** TASK PROMPT **
Taking the lines below one at a time, count those with the string "your" and give the result alone.
___ EXTRACTED INFORMATION
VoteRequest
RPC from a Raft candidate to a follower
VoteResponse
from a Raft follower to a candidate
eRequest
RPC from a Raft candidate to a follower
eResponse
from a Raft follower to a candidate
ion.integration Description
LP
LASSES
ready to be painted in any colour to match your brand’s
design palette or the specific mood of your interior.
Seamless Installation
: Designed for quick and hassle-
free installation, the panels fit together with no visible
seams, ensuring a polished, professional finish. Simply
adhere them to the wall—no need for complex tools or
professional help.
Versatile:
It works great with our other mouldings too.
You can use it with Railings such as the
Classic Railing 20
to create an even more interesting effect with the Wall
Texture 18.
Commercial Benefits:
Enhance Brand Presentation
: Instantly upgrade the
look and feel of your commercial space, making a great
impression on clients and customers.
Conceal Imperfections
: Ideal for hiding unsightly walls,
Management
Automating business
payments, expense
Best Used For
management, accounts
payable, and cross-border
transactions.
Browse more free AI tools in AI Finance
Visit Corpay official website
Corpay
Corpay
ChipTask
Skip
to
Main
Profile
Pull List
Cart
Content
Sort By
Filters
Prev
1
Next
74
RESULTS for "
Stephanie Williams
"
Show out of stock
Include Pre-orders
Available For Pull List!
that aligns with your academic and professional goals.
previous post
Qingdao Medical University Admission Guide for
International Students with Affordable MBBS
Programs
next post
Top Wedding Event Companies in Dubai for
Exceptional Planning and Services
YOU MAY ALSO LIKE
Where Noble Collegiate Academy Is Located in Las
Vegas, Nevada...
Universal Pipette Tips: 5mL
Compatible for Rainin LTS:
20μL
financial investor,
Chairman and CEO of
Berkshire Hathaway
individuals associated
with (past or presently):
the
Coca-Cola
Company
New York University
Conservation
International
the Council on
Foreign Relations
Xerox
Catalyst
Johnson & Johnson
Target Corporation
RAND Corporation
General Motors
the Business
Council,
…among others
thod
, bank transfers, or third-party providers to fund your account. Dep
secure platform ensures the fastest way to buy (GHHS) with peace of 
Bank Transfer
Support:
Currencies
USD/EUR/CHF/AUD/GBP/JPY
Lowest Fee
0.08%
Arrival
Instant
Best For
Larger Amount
______
** SOLUTION TO THIS PROBLEM **
5